But there were other possibilities. Bobby just needed to find some traction, his father thought.
After high school, Bobby bounced around - living with his grandmother in Cleveland, then his mother in Michigan. He came back to Maryland and lived briefly in Crofton with Jim and Gloria before moving out. For several weeks, Bobby moved into the home of Joe Alton, Anne Arundel County's first executive, and a friend of Jim's. The older man served as the young man's mentor. He hired Bobby to paint his house while he was staying with him. Alton suggested that Jim set Bobby up in a job in the county Public Works Department, but Jim didn't want to use his public position that way.
Instead, he prodded Bobby to enter the military, which struck Alton as a bad fit.
Bobby won some commendations in his time in the Army, but after he was honorably discharged in 1989, he showed no more direction than he had before. He held a series of odd jobs - busing tables and working at a sporting goods store. Sometimes, seeking solitude, Bobby would camp out in Gunpowder Falls State Park, living on hamburgers. He told his father he'd keep trying to finish college, but Jim finally told him to bag school.
In early February 1993, Bobby seemed unusually upbeat. He talked to his older brother Jim, who was starting out in the real estate business, about getting a steady job. Jim Jr. - like his father - was ambitious and confident, a go-getter. And he wanted nothing more than to help his brother, whom he regarded as his best friend. But despite Bobby's optimism, something was deeply troubling him.
What others had seen as aimlessness or a lack of ambition was something more, the family would learn just one day after Bobby had spoken to his brother.
On Feb. 17, 1993 - the day before Conor's 15th birthday - a Maryland state trooper spotted a red Chevrolet Corsica parked on Bunker Hill Road in Gunpowder Falls State Park. When he got closer, he saw a figure in the car. It was immobile.
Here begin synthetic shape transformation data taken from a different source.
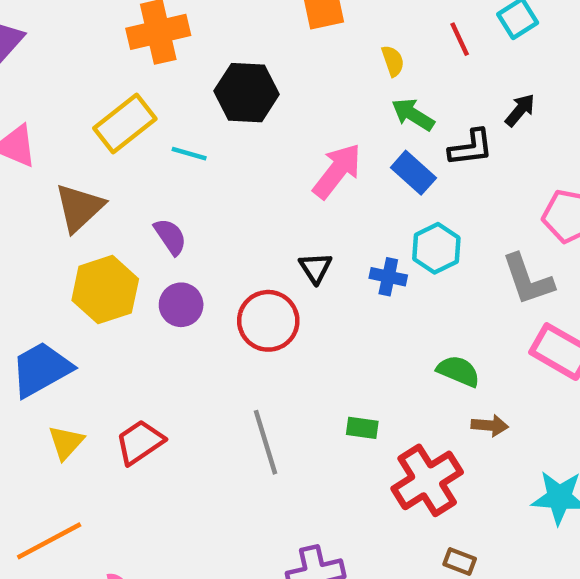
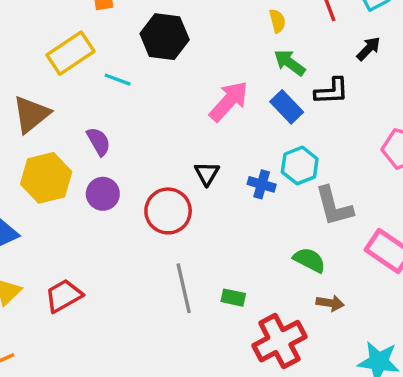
black arrow: (520, 110) -> (369, 49), moved
gray L-shape: (528, 280) -> (334, 206), moved
gray line: (265, 442) -> (184, 288), moved

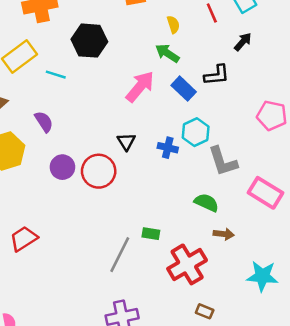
green arrow: (290, 63) -> (167, 53), moved
purple circle: (103, 194) -> (62, 167), moved
gray line: (184, 288) -> (120, 255), moved, turned 42

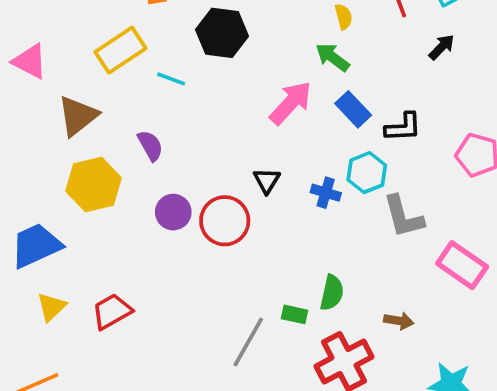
black L-shape: (217, 75) -> (403, 127), moved
green semicircle: (206, 203) -> (332, 293), moved, turned 75

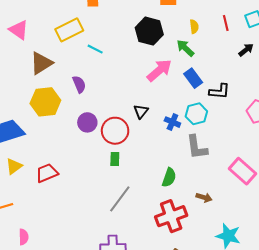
black hexagon: (222, 33) -> (149, 31), moved
gray L-shape: (403, 217) -> (197, 147), moved
green rectangle: (295, 314) -> (115, 159), moved, turned 72

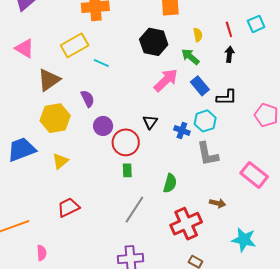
black arrow: (246, 50) -> (229, 54), moved, turned -42
purple circle: (87, 122) -> (103, 126), moved
yellow triangle: (14, 166) -> (60, 161), moved
red trapezoid: (47, 173) -> (68, 207), moved
green semicircle: (169, 177) -> (170, 183), moved

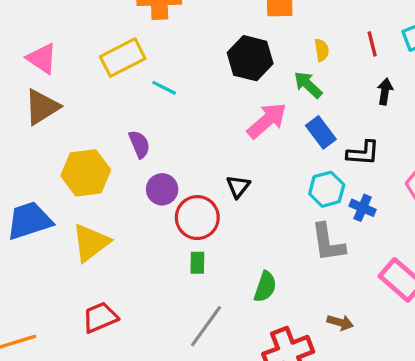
black arrow: (229, 54) -> (385, 92), moved
brown triangle: (49, 80) -> (42, 107), moved
blue cross: (182, 130) -> (363, 208), moved
yellow triangle: (60, 161) -> (91, 243), size x1.5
Jim, then Maryland's secretary of transportation, was at work in Annapolis. Torrey Brown, head of the Maryland Department of Natural Resources, who had been alerted by the Maryland State Police, broke the news to his friend. They were mistaken, Jim told him. It couldn't be Bobby.
His son was discovered in white sneakers, jeans and a Notre Dame sweat shirt. Bobby, 23 years of age, had died of acute carbon monoxide intoxication, the chief medical examiner's office ruled. A hose had been connected to the car's exhaust pipe and inserted in the car window. Towels sealed the window opening. Bobby had wet a rag to keep the hose from getting too hot and slipping off the tailpipe. His clothes were wet, suggesting he had immersed himself in the river. A trooper told Jim that people who commit suicide by carbon monoxide poisoning sometimes wet their clothes in the belief that it accelerated the poisoning.
It occurred to Jim that his son had carefully researched how to painlessly kill himself.
The autopsy would note the presence of alcohol in Bobby's blood.
In Bobby's apartment, notes were found. One was addressed to Jim. "I didn't do it to get back at anyone," Bobby had written. "It's nobody's fault." He advised his father to just try to forget this happened and try to move on.
Lynn Krause and his wife, Helen, came to the Lighthizer home that night. Krause, Jim's former law partner, had never seen a man so distraught. "Jim was totally blindsided by this," he says.
Bobby might have been troubled, but that he was suicidal never had crossed Jim's mind.
At the eulogy, Jim talked about when Bobby got his first deer on one of their hunting trips. He said something about his son being good company. Jim didn't say much more.
He knew parents who beat themselves up over a child's suicide. But, as he scoured his memories, Jim simply couldn't detect any warning signs. As far as Jim knew, Bobby hadn't been involved with drugs or heavy alcohol use. There had never been any run-ins with the law, no previous suicide attempts. Nothing stood out as "a cry for help." Had he suspected anything this serious, Jim would have been the first to get Bobby the best of care. Even Bobby's brother, Jim Jr., later said he never suspected anything, either.
Still, the fact remained that Bobby had been in a crisis - one invisible to his father and other family members. Jim tried not to blame or second-guess himself, but how could he not? Questions haunted him, as he grieved privately at Bobby's grave at Crownsville Veterans Cemetery. He planted trees there, watered them, and sprayed them for bugs. He dragged garden hoses out during droughts. Anything to keep those trees alive. And often during these Sunday pilgrimages, he talked to Bobby.
Over time, friends noticed changes in Jim. His exterior wasn't so tough. He took more time with people. When he asked how they were doing, he really wanted to know. He was more solicitous and caring.
And he was more involved with his children.